The exhibition came to The Huntington from the New York Botanical Garden, where it was organized by Darwin expert David Kohn, professor emeritus of science and society at Drew University. “Kohn amply illustrates that Darwin’s early work in botany was the basis for his theories of evolution,” says David Zeidberg, the Avery Director of the Library. “Darwin’s seminal work, Origin of Species, focuses on animals, but it was his study of plants that laid the foundation for the great work.”
The exhibition featured more than 60 items, including rare books, manuscripts, and prints from the New York Botanical Garden’s collection and loans from private individuals and institutions such as the Cambridge Herbarium, Cambridge University Library, Down House (Darwin’s home in Kent), the archives and library of the Gray Herbarium of Harvard University, and the Lindley Library of the Royal Horticultural Society. The Huntington displayed its own copies of selected items, including The Botanic Garden (1791) by Darwin’s grandfather, Erasmus Darwin; Robert Hooke’s Micrographia (1665), which features drawings of the first microscopic views of plant cells; and James Bateman’s The Orchidaceae of Mexico and Guatemala (1837–43), a large-format book containing 40 color plates of orchids.
Darwin’s work with plants—particularly orchids— provided credible and enduring evidence in support of his theory of evolution through natural selection. He discovered, for instance, that the key to orchid pollination was the touch of an insect’s proboscis, which releases spring-loaded pollen. From this breakthrough Darwin structured a convincing argument for adaptation by natural selection. He contended that plants, no less than animals, are sensitive creatures in possession of behaviors that permit them to respond to their environment, including elements such as sunlight, touch, and gravity. Plants track the movement of the sun, capture and digest insects, and respond to the “touch from a child’s hair.” Darwin delighted in discovering these adaptations.

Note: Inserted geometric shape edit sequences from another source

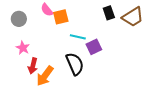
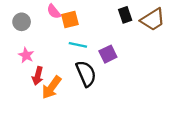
cyan line: (78, 37) -> (78, 45), moved

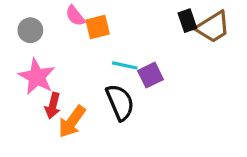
black rectangle: (125, 15) -> (187, 21), moved
cyan line: (78, 45) -> (125, 65), moved
pink star: (26, 55) -> (37, 77), size x1.6

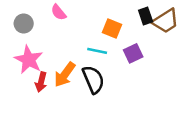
orange square: (98, 27) -> (112, 28), moved, turned 36
purple square: (150, 75) -> (133, 53), moved
orange arrow: (72, 122) -> (65, 75), moved

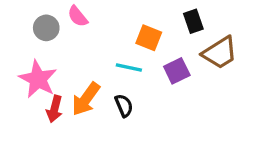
brown trapezoid: (165, 21) -> (220, 53), moved
gray circle: (24, 24) -> (46, 28), moved
black semicircle: (93, 80) -> (124, 106), size x0.6

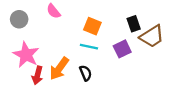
black rectangle: (193, 21) -> (134, 24), moved
gray circle: (46, 28) -> (19, 19), moved
orange square: (149, 38) -> (92, 26), moved

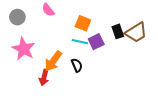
black rectangle: (134, 24) -> (118, 31), moved
purple square: (122, 49) -> (96, 42), moved
red arrow: (37, 75) -> (44, 78), moved

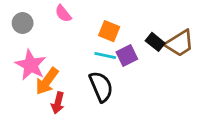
black rectangle: (118, 31) -> (155, 42), turned -32
orange arrow: (53, 61) -> (47, 81), moved
black semicircle: (77, 65) -> (101, 87), size x1.6

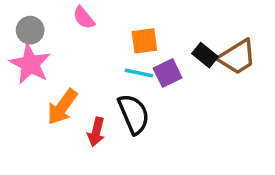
orange square: (109, 31) -> (144, 41), turned -30
pink star: (31, 65) -> (30, 64), moved
red arrow: (58, 103) -> (96, 132), moved

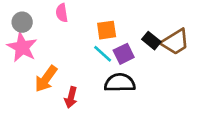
pink semicircle: (84, 18) -> (62, 13), turned 30
cyan line: (139, 73) -> (103, 54), turned 30
black semicircle: (134, 114) -> (120, 83), moved, turned -68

As an undergraduate at Christ’s College, Cambridge, Darwin collected specimens for his botany professor’s herbarium and began to crossbreed plants. In 1831, while still a young man, he traveled to South America aboard the HMS Beagle as the naturalist for a surveying expedition. He wrote in his journal that his mind was “a chaos of delight” as he reveled in the luxuriance of tropical forests. He spent much of his time collecting plants, along with fossil bones and bird skins. Darwin’s collection of “all plants in flower” from the Galápagos Islands became the basis for the first flora of that archipelago and provided his strongest evidence for evolution. Says Zeidberg, “This early study of plant variation would become another principle of Origin of Species and one of the underlying concepts of the notion of survival of the fittest.”